--- START ---

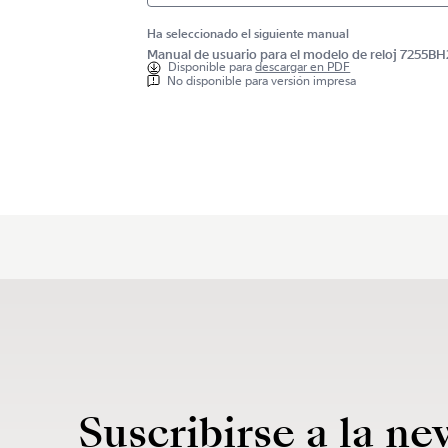
Ha seleccionado el siguiente manual
Manual de usuario para el modelo de reloj 7255B
Disponible para
descargar en PDF
No disponible para versión impresa
Suscribirse a la ne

--- END ---

» **Instructions for the task**
From the first line to the last, please copy the data exactly, with the pictures left out.

» **The completed task**
Ha seleccionado el siguiente manual
Manual de usuario para el modelo de reloj 7255B
Disponible para
descargar en PDF
No disponible para versión impresa
Suscribirse a la ne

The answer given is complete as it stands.